Methods: We studied Dio1 expression in several hepatic disease models, including male C57BL/6 mice fed with high-fat diet (HFD) during 18 weeks and treated with metformin for the last two weeks of treatment, male C57BL/6 mice fed with methionine-choline-deficient HFD for 2 weeks, male C57BL/6 mice fed with choline-deficient HFD for 4 and 8 weeks at thermoneutrality, and finally male C57BL/6 mice treated with carbon tetrachloride to induce liver failure.
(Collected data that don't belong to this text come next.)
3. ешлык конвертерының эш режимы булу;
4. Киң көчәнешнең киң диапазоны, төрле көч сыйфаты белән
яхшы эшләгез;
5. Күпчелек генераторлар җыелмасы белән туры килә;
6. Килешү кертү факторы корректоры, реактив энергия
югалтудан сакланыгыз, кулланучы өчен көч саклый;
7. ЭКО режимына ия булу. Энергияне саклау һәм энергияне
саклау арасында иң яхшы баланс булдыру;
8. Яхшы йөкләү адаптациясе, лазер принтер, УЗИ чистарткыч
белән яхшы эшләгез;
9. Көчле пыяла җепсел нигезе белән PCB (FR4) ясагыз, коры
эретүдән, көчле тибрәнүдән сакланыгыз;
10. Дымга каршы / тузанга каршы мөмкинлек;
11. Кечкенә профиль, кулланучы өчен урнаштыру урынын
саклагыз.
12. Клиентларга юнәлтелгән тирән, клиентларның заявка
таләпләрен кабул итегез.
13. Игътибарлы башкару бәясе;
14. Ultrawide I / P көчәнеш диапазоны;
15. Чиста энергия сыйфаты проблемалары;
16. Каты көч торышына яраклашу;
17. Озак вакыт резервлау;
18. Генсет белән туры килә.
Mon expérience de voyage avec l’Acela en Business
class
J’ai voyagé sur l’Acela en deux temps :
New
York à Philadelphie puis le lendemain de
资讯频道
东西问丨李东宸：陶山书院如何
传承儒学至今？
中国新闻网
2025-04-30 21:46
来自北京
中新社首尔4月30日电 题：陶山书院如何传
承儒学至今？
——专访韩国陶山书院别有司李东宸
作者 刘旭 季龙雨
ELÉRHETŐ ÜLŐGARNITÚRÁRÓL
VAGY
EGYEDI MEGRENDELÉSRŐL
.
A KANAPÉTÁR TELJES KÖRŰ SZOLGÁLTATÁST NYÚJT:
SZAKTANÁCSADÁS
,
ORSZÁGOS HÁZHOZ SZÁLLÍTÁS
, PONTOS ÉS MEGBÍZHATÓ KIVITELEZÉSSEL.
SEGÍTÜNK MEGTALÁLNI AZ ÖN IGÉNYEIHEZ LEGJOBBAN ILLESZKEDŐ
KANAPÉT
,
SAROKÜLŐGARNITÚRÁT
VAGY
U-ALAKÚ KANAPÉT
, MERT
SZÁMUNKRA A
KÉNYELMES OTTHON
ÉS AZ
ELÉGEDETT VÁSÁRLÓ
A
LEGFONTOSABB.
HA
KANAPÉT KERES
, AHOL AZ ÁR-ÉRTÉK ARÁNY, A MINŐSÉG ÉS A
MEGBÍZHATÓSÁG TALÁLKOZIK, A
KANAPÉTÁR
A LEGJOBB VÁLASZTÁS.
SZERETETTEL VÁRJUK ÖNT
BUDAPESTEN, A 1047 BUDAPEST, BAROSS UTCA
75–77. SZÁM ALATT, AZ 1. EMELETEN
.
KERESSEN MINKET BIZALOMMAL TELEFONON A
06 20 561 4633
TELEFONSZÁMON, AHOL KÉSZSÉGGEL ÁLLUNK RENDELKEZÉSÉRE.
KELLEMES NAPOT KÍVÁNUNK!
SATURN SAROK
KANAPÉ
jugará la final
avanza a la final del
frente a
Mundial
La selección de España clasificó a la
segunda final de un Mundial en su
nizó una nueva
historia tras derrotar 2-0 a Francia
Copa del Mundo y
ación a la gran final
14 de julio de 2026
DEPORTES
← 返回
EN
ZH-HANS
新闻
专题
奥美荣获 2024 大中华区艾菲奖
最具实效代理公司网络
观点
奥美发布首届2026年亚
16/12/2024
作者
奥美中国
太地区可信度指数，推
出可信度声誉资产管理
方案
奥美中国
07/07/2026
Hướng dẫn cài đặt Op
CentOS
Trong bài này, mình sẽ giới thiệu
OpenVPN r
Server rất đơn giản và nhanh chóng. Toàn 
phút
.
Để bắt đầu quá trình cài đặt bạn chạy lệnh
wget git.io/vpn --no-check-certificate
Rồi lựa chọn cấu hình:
Results: Expression of Dio1 was rapidly increased in animals fed with HFD and remained elevated throughout the treatment without changes induced by metformin treatment. Remarkably, some of the other conditions did not resulted in an increase in Dio1, although lipid deposition in the liver was similar.
Conclusion: Our results show that Dio1 is rapidly induced by HFD, an effect that seems to be independent of insulin sensitivity, as it was not reversed by metformin treatment. However, Dio1 induction was restrained in other animal models with similar degree of hepatic lipid deposition, suggesting that other factors such as liver inflammation may prevent the HFD induced Dio1 induction.